闇の創造主の高らかに笑う声が脳内に鳴り響いたかと思うと、闇の船は空高く上がって見えなくなってしまった。

僕は闇の船が居なくなるのを見届けてから、小さく呟いておく。


「最後まで……闇の創造主らしかったな……」

「はは……そうだね。さぁ、最後の舞台挨拶の続きに戻ろうか」


影のルシファーは皆の方に振り返ってから、恭しく礼をして見せる。


「皆、色々と言いたいことはあるかもしれないけれど、ここで舞台は終わりだ……ありがとう!僕の民たち……愛しているよ!!!」


ルシファーの言葉に、皆は拍手をしたり歓声をあげたりする。もう皆やけくそになっているのだろう。
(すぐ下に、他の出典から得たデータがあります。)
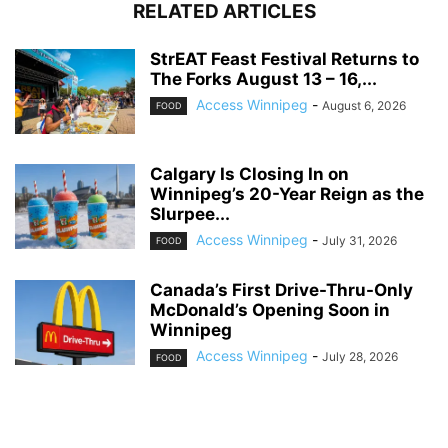
RELATED ARTICLES
StrEAT Feast Festival Returns to
The Forks August 13 – 16,...
Access Winnipeg
-
August 6, 2026
FOOD
Calgary Is Closing In on
Winnipeg’s 20-Year Reign as the
Slurpee...
Access Winnipeg
-
July 31, 2026
FOOD
Canada’s First Drive-Thru-Only
McDonald’s Opening Soon in
Winnipeg
Access Winnipeg
-
July 28, 2026
FOOD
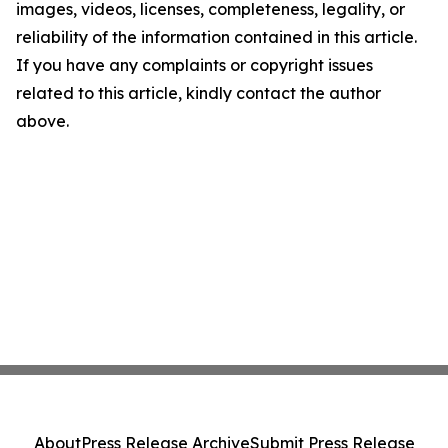
images, videos, licenses, completeness, legality, or
reliability of the information contained in this article.
If you have any complaints or copyright issues
related to this article, kindly contact the author
above.
About
Press Release Archive
Submit Press Release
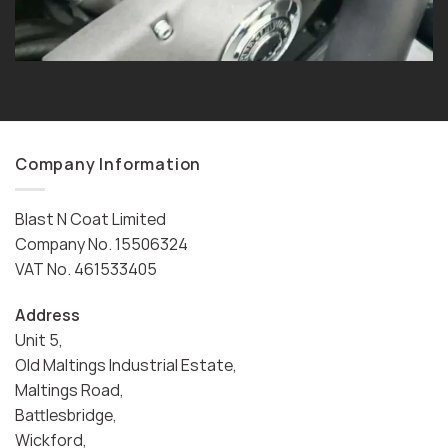
Company Information
Blast N Coat Limited
Company No. 15506324
VAT No. 461533405
Address
Unit 5,
Old Maltings Industrial Estate,
Maltings Road,
Battlesbridge,
Wickford,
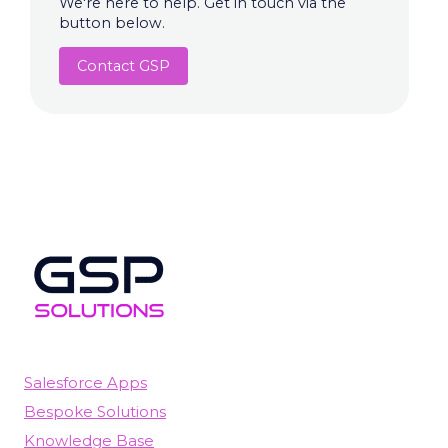
We're here to help. Get in touch via the
button below.
Contact GSP
Salesforce Apps
Bespoke Solutions
Knowledge Base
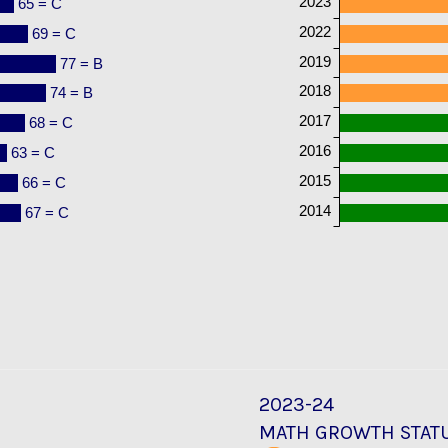
2023
65 = C
2022
69 = C
2019
77 = B
2018
74 = B
2017
68 = C
2016
63 = C
2015
66 = C
2014
67 = C
2023-24
MATH GROWTH STAT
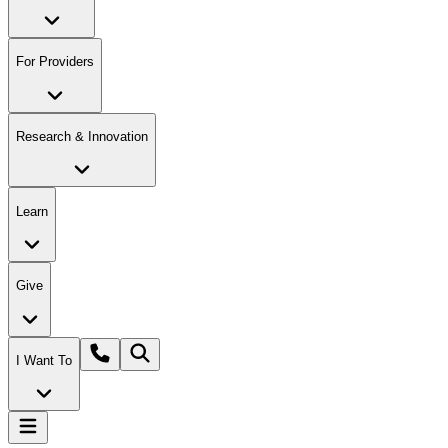
For Providers
Research & Innovation
Learn
Give
I Want To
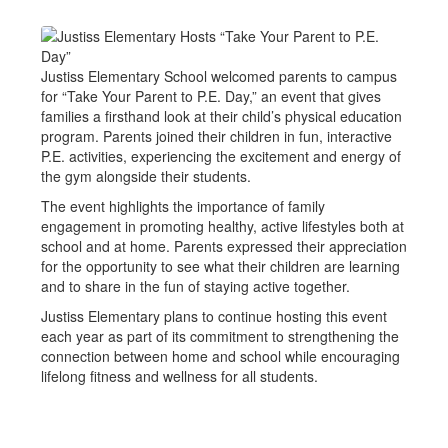
Justiss Elementary School welcomed parents to campus
for “Take Your Parent to P.E. Day,” an event that gives
families a firsthand look at their child’s physical education
program. Parents joined their children in fun, interactive
P.E. activities, experiencing the excitement and energy of
the gym alongside their students.
The event highlights the importance of family
engagement in promoting healthy, active lifestyles both at
school and at home. Parents expressed their appreciation
for the opportunity to see what their children are learning
and to share in the fun of staying active together.
Justiss Elementary plans to continue hosting this event
each year as part of its commitment to strengthening the
connection between home and school while encouraging
lifelong fitness and wellness for all students.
ルシファーは僕の背中を押してからニッコリと笑みを見せた。


「最後に皆に言いたいことがあるんだ。聞いた人もいるだろうけれど、次の創造主はセリオン……ルシファーになった!よろしくね!僕は暫く休むことにしたんだ」

「……もうやる気がないんじゃないのか?」

「うん?僕は考えるよ……永遠にね」

「おいおい……それは……」

「あはははは!君がどう創造主をしてくれるか、楽しみにしているよ!さぁ行こうよ!」


ルシファーが指をパチンと鳴らすと、僕たち二人も船の上の先頭に乗った。

僕は海を眺めて出航合図を言おうとした瞬間、遠くの方から「待ってくれー!!!」と情けない声が聞こえ出す。
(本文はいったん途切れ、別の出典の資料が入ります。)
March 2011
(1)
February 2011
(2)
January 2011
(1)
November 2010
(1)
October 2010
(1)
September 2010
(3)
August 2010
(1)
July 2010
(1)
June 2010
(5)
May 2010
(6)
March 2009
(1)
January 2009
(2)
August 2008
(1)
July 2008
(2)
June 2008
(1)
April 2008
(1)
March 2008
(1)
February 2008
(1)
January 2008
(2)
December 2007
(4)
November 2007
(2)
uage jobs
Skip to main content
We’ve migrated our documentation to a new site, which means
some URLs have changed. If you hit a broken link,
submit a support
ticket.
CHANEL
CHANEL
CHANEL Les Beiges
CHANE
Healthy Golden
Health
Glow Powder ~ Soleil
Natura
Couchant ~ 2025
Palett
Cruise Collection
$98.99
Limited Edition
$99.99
クロードが必死に汗を流しながら、船に向かって走って来る。


「……待ってくれ!!!待って下さい!アーデル嬢!!!」

「出航よ!!!セリオン!早く出航して!!!」

「ははは……」


アーデルの声に曖昧に笑っておくと、クロードは船の前に着いてから何とか船の上まで這い上がって来てその場に倒れ込んだ。


「あ……アーデル嬢……お待たせしました……」

「待ってないわよ!!!」

「アーデル嬢……私は……ここまでです……」


走りすぎたせいか、クロードは息を大きく吐いた後どういう訳か気絶してしまった。

アーデルは大きくため息をついて僕は笑ってから、最後に横に居るルシファーに目を合わせて二人で声を合わせた。


「それでは……出航!!!」


同時に巨大な白い船は空に浮かび上がる。どんどんと地上からは離れていき、上がるほどにアラルド王国全体が見渡せた。アラルド王国の様子を見て思わず眉を顰めた。


(……これは……酷いな……)


アラルド王国は何もなくなっていた。あれほど栄えた平民街は更地になり人1人居なくなっていた。池には沢山の魚が泳いでいた……悪魔の姿になった堕天使たちは、勝手に戦いをして自滅していった……

この世界には何もない……何もなくなってしまったのだと、ようやく痛感した。

僕たちが呆然としているとルシファーは目を細めてから、ただ一言呟いた。


「さようなら……僕の愛した世界……さようなら」


船は上がる。次第に更地になったアラルド王国すらも見えなくなり、強い光に包まれて行った……

僕も最後に、小さく呟いた。


「さようなら……」


光の民の船は更に強い光に包まれて、鏡の世界から消えてしまった……

残された人々は、光の船の存在に気づかずに鏡の世界で生きていく……

大切な創造主を忘れてしまったまま……永遠に……

このことがどれだけの人に伝わるだろう。

それすらも、もう決まっているのだろう。

でも僕は、この場所で呼びかけよう。道しるべとして。


迷わないで、僕はここに居るから……ここに居るよ。ここに居るんだ。

今までの物語すらも「知識」だ。全部捨て去ってから、考えてみてくれ。

君は必ず見つけられる。僕のことを。

僕は歌を奏でる。光の民が全て集まるその日まで……歌を奏で続けよう。